The startup community in Philadelphia is abuzz over a provision in Senate Banking Committee Chairman Chris Dodd’s (D-Conn.) draft financial reform bill that could impose significant costs and uncertainties on angel investing.
Angel investors are wealthy individuals who purchase equity or convertible debt securities to contribute much-needed seed capital to startup businesses. Angel investors are different from venture capitalists (VC’s) in that they are individuals rather than professionally managed investment funds and typically invest much smaller sums of money (usually a couple of million dollars or less) than would interest VC’s. (Angels are also less demanding in terms of the economic and participatory rights of ownership, such as liquidation preferences, vesting of entrepreneurs’ equity stakes, seats on the board, etc.) With VC funding virtually non-existent due to the Great Recession, angel investments are the lifeblood for many struggling startups.
Sales of securities to wealthy angel investors normally come under the private placement exemptions to the Securities Act of 1933, which as a general matter requires filing of a registration statement with the Securities and Exchange Commission (SEC) prior to sale (a costly and onerous process). Under the safe harbor granted in Rule 506 of the SEC’s Regulation D (give yourself a pinch if your eyes start to glaze over at this point!), a company can sell securities in a private placement (i.e., without a general solicitation) to accredited investors and certain sophisticated non-accredited investors without filing a registration statement. Compliance with Rule 506 also enables the company to take advantage of exemptions from state securities laws (also known as “blue sky laws”), which otherwise can impose requirements in addition to those in the federal securities laws.

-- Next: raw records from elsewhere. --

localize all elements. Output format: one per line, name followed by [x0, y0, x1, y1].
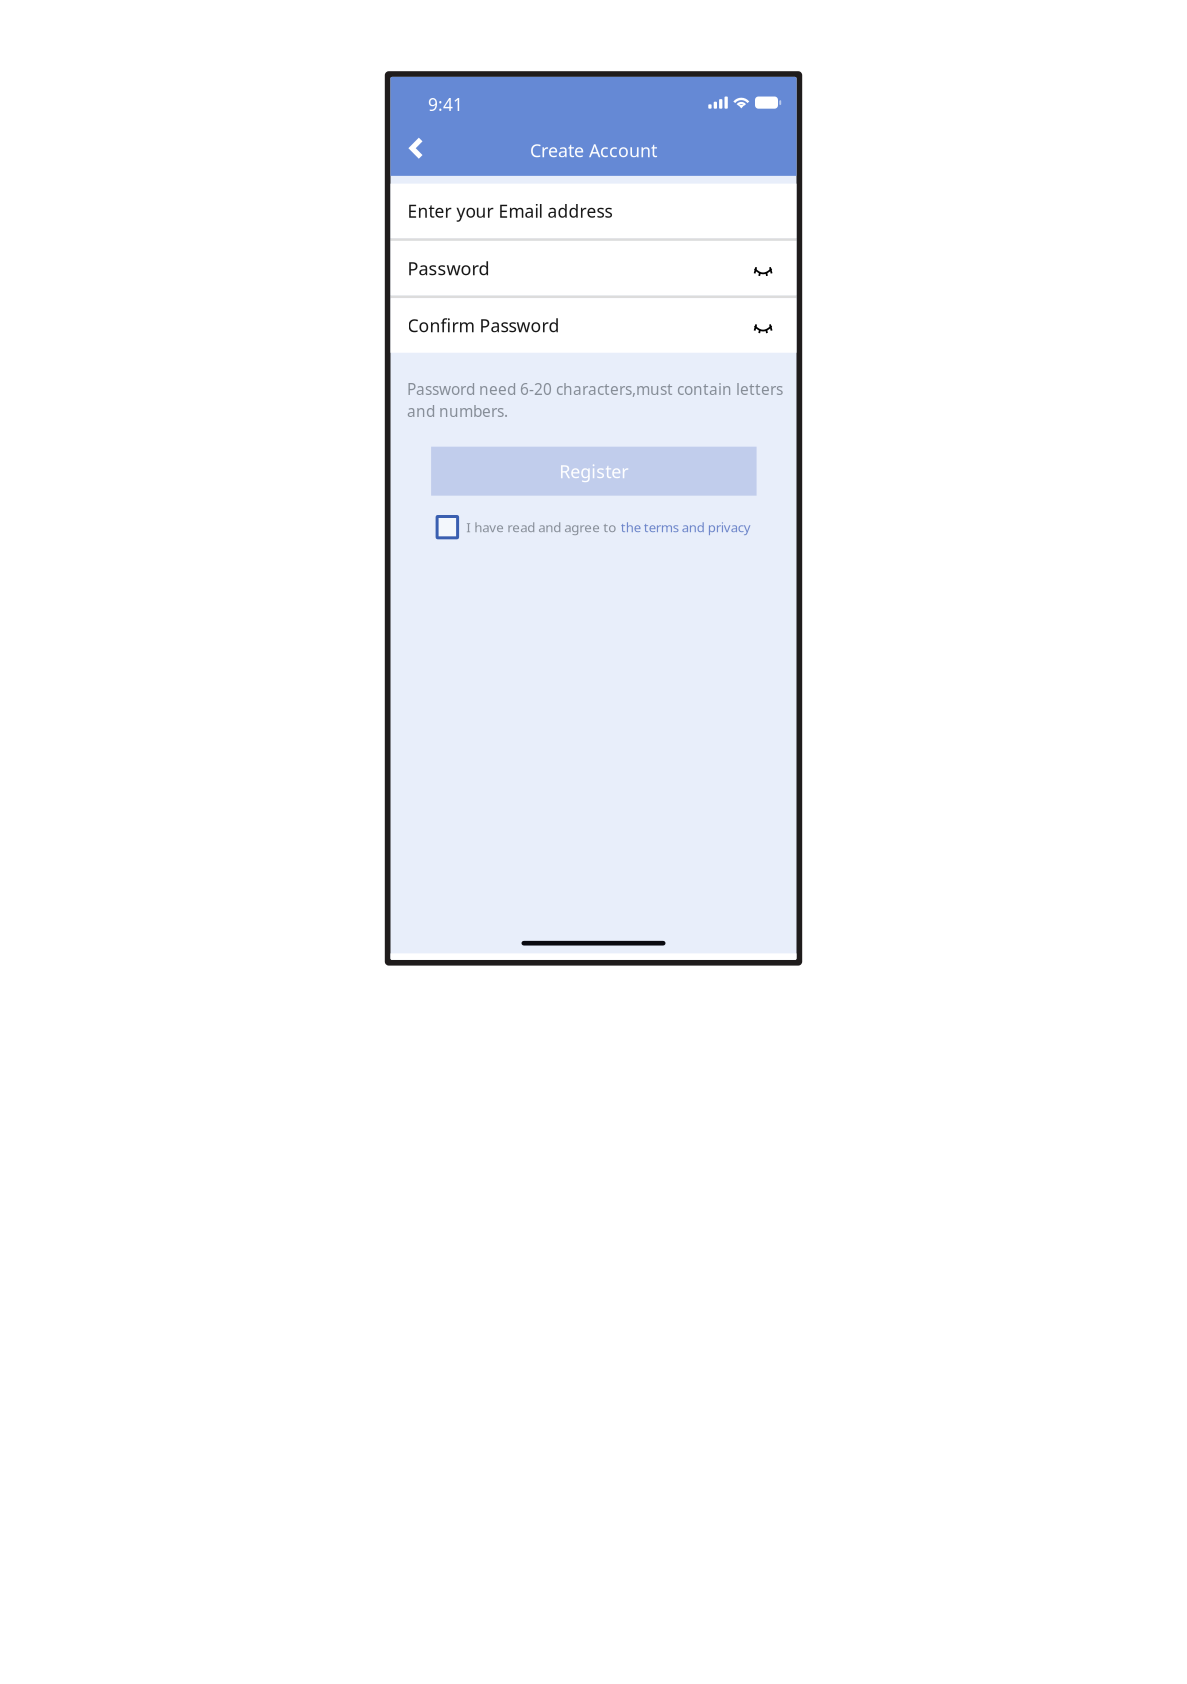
staticText: Password — [408, 256, 490, 280]
button[interactable]: Confirm Password — [390, 298, 796, 353]
staticText: Password need 6-20 characters,must conta… — [407, 378, 783, 421]
staticText: Create Account — [530, 138, 657, 162]
staticText: Enter your Email address — [408, 199, 612, 223]
staticText: 9:41 — [428, 92, 463, 116]
button[interactable]: Register — [431, 447, 757, 496]
staticText: the terms and privacy — [621, 518, 751, 536]
button[interactable]: Enter your Email address — [390, 184, 796, 238]
staticText: I have read and agree to — [466, 518, 616, 536]
button[interactable]: I have read and agree to — [466, 518, 751, 536]
button[interactable]: Agree to the terms and privacy — [437, 516, 458, 538]
staticText: Register — [559, 459, 628, 483]
button[interactable]: Back — [394, 125, 440, 171]
button[interactable]: Password — [390, 241, 796, 296]
staticText: Confirm Password — [408, 313, 560, 337]
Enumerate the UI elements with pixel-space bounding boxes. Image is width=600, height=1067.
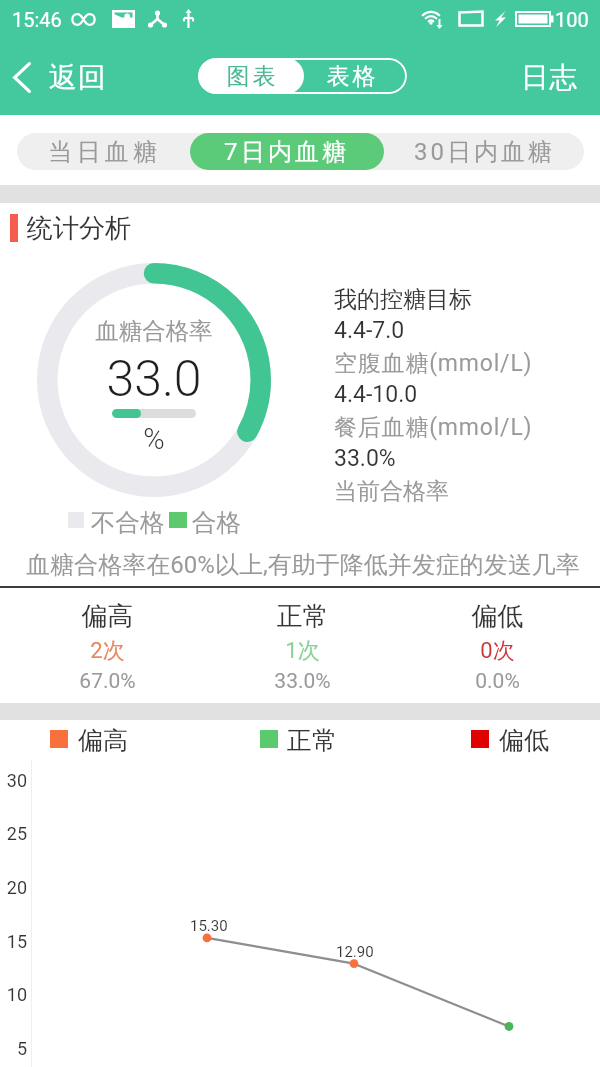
button[interactable]: 表格	[304, 58, 407, 94]
staticText: 餐后血糖(mmol/L)	[334, 413, 533, 442]
staticText: 血糖合格率	[37, 316, 271, 346]
staticText: 33.0	[37, 350, 271, 409]
staticText: 血糖合格率在60%以上,有助于降低并发症的发送几率	[3, 550, 600, 580]
button[interactable]: 日志	[505, 42, 595, 112]
staticText: 0.0%	[400, 669, 595, 694]
button[interactable]: 正常	[205, 587, 400, 703]
staticText: 我的控糖目标	[334, 285, 472, 314]
staticText: %	[37, 422, 271, 456]
staticText: 30日内血糖	[414, 137, 555, 167]
staticText: 正常	[205, 600, 400, 633]
staticText: 33.0%	[334, 445, 396, 472]
staticText: 偏低	[499, 725, 549, 756]
staticText: 偏低	[400, 600, 595, 633]
staticText: 偏高	[78, 725, 128, 756]
staticText: 当日血糖	[48, 137, 162, 167]
staticText: 4.4-10.0	[334, 381, 418, 408]
staticText: 不合格	[91, 507, 165, 538]
staticText: 15:46	[12, 8, 62, 31]
staticText: 当前合格率	[334, 477, 449, 506]
staticText: 30	[0, 770, 27, 791]
button[interactable]: 7日内血糖	[190, 133, 384, 170]
staticText: 表格	[325, 62, 377, 91]
staticText: 正常	[287, 725, 337, 756]
staticText: 5	[0, 1038, 27, 1059]
button[interactable]: 30日内血糖	[384, 133, 584, 170]
button[interactable]: 返回	[0, 42, 121, 112]
staticText: 空腹血糖(mmol/L)	[334, 349, 533, 378]
staticText: 2次	[10, 637, 205, 665]
staticText: 1次	[205, 637, 400, 665]
staticText: 日志	[521, 60, 579, 95]
staticText: 20	[0, 877, 27, 898]
staticText: 12.90	[336, 943, 374, 961]
staticText: 15	[0, 931, 27, 952]
staticText: 25	[0, 823, 27, 844]
staticText: 100	[555, 8, 589, 31]
staticText: 偏高	[10, 600, 205, 633]
staticText: 返回	[49, 60, 107, 95]
staticText: 33.0%	[205, 669, 400, 694]
staticText: 合格	[192, 507, 241, 538]
button[interactable]: 偏低	[400, 587, 595, 703]
staticText: 7日内血糖	[224, 137, 350, 167]
staticText: 15.30	[190, 917, 228, 935]
button[interactable]: 偏高	[10, 587, 205, 703]
staticText: 4.4-7.0	[334, 317, 405, 344]
staticText: 0次	[400, 637, 595, 665]
staticText: 10	[0, 984, 27, 1005]
staticText: 67.0%	[10, 669, 205, 694]
button[interactable]: 当日血糖	[17, 133, 192, 170]
staticText: 统计分析	[27, 212, 131, 245]
button[interactable]: 图表	[198, 58, 304, 94]
staticText: 图表	[225, 62, 277, 91]
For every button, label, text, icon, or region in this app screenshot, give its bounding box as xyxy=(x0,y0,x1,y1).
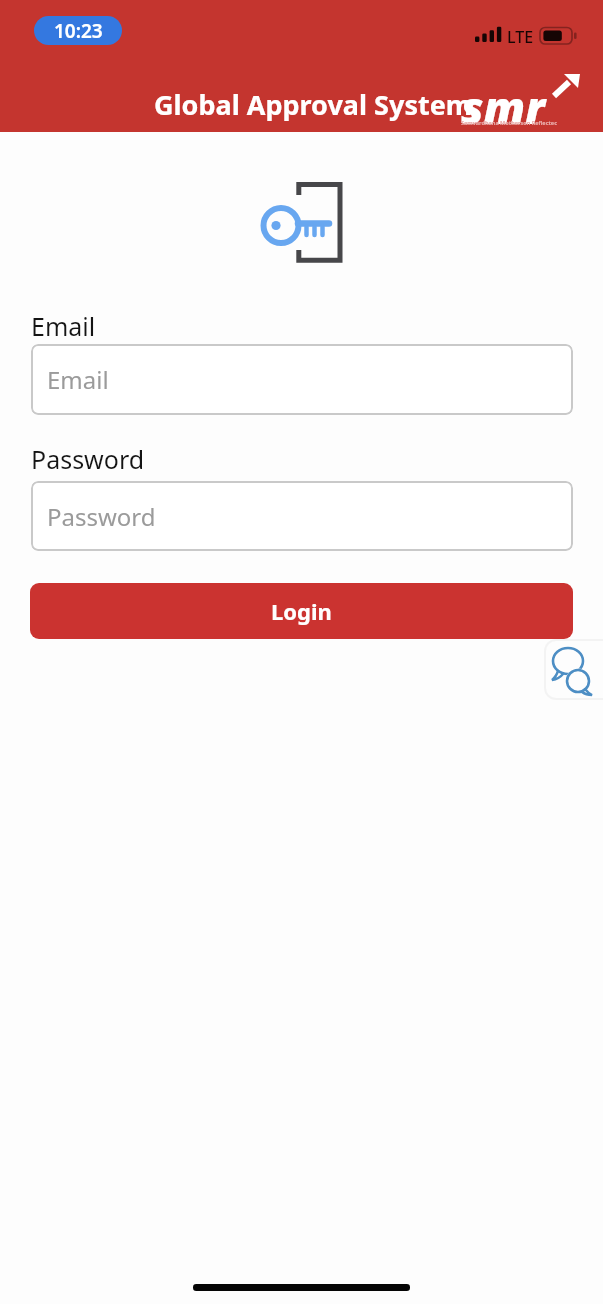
button[interactable]: Email xyxy=(31,344,573,415)
button[interactable]: 10:23 xyxy=(34,16,122,45)
staticText: Email xyxy=(31,309,96,343)
staticText: Samvardhana Motherson Reflectec xyxy=(461,119,557,126)
button[interactable]: Login xyxy=(30,583,573,639)
staticText: Password xyxy=(47,500,156,533)
button[interactable] xyxy=(546,641,603,698)
staticText: smr xyxy=(461,76,545,137)
staticText: Login xyxy=(271,596,332,626)
staticText: 10:23 xyxy=(54,18,103,44)
staticText: Password xyxy=(31,442,145,476)
button[interactable]: Password xyxy=(31,481,573,551)
staticText: Global Approval System xyxy=(154,86,473,123)
staticText: LTE xyxy=(507,26,534,48)
staticText: Email xyxy=(47,363,109,396)
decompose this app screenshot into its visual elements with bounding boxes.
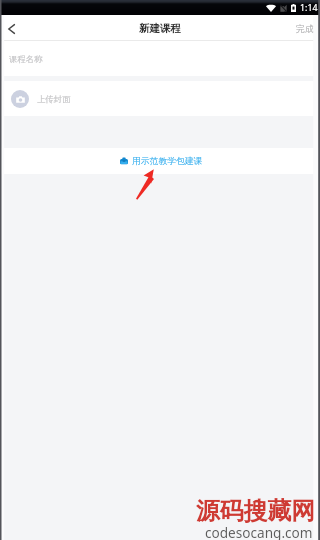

In the context of angels, an “accredited investor” is an individual with more than $1 million net worth or joint net worth with the individual’s spouse (alternatively, there are income tests for determining whether or not someone is an accredited investor). This makes sense in view of the overall purpose of securities regulation – angels are wealthy, savvy individuals who are used to investing, can afford good lawyers and business advisors, and frequently have a prior relationship with the founders of the companies in which they invest. For these reasons, they need less formal disclosure and regulatory protection than, say, a teacher who wants to put the money in her savings account into equities to get a higher rate of return.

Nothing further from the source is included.